A list of the behavior of some features on read-only replicas is below:

  • Auditing on read-only replicas is automatically enabled. For further details about the hierarchy of the storage folders, naming conventions, and log format, see SQL Database Audit Log Format.
  • Query Performance Insight relies on data from the Query Store, which currently does not track activity on the read-only replica. Query Performance Insight will not show queries which execute on the read-only replica.
  • Automatic tuning relies on the Query Store, as detailed in the Automatic tuning paper. Automatic tuning only works for workloads running on the primary replica.

Next steps

  • For information about SQL Database Hyperscale offering, see Hyperscale service tier.

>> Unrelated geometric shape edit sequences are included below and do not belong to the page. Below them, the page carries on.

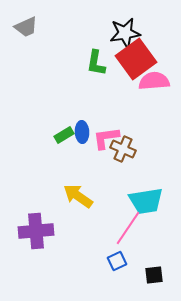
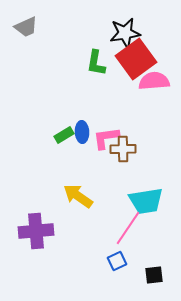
brown cross: rotated 25 degrees counterclockwise
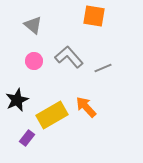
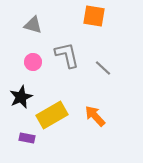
gray triangle: rotated 24 degrees counterclockwise
gray L-shape: moved 2 px left, 2 px up; rotated 28 degrees clockwise
pink circle: moved 1 px left, 1 px down
gray line: rotated 66 degrees clockwise
black star: moved 4 px right, 3 px up
orange arrow: moved 9 px right, 9 px down
purple rectangle: rotated 63 degrees clockwise
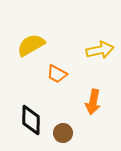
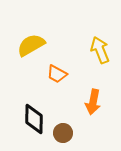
yellow arrow: rotated 100 degrees counterclockwise
black diamond: moved 3 px right, 1 px up
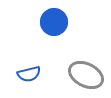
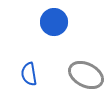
blue semicircle: rotated 95 degrees clockwise
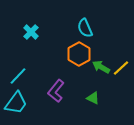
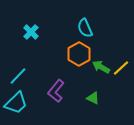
cyan trapezoid: rotated 10 degrees clockwise
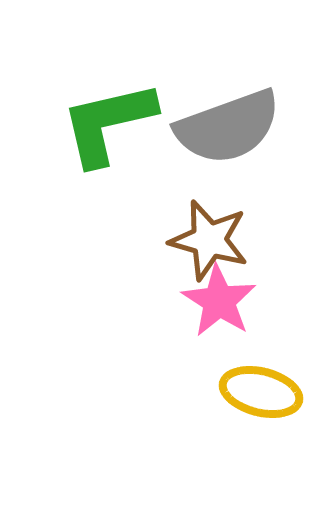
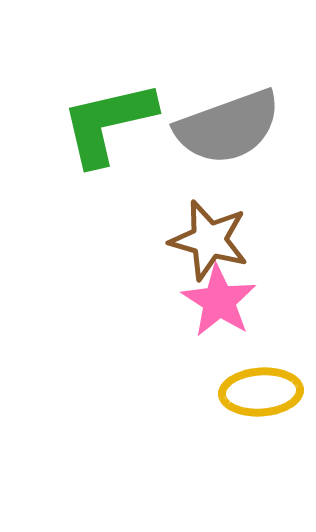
yellow ellipse: rotated 18 degrees counterclockwise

1. 5-Migrate an on premise SQL Server to PAAS Azure SQL DB Managed Instance
(Ike Ellis)
2. Migrate a SQL Server database to Azure SQL Managed Instance
(Data Double-Click)
3. Data Replication in Azure SQL and Beyond by Abhiman Tiwari
(DataPlatformGeeks & SQLServerGeeks)
4. Azure SQL - Failover Group
5. Data Replication Options for Azure SQL PaaS Services by Mara Steiu || SQL Server Virtual Conference
(C# Corner)
6. Read replica for HA enabled Azure Database for MySQL flexible servers (General Availability)
(Azure Database for MySQL)


Top Articles
Latest Posts
Article information

Author: Eusebia Nader

Last Updated: 28/09/2023

Views: 6006

Rating: 5 / 5 (60 voted)

Reviews: 91% of readers found this page helpful

Author information

Name: Eusebia Nader

Birthday: 1994-11-11

Address: Apt. 721 977 Ebert Meadows, Jereville, GA 73618-6603

Phone: +2316203969400

Job: International Farming Consultant

Hobby: Reading, Photography, Shooting, Singing, Magic, Kayaking, Mushroom hunting

Introduction: My name is Eusebia Nader, I am a encouraging, brainy, lively, nice, famous, healthy, clever person who loves writing and wants to share my knowledge and understanding with you.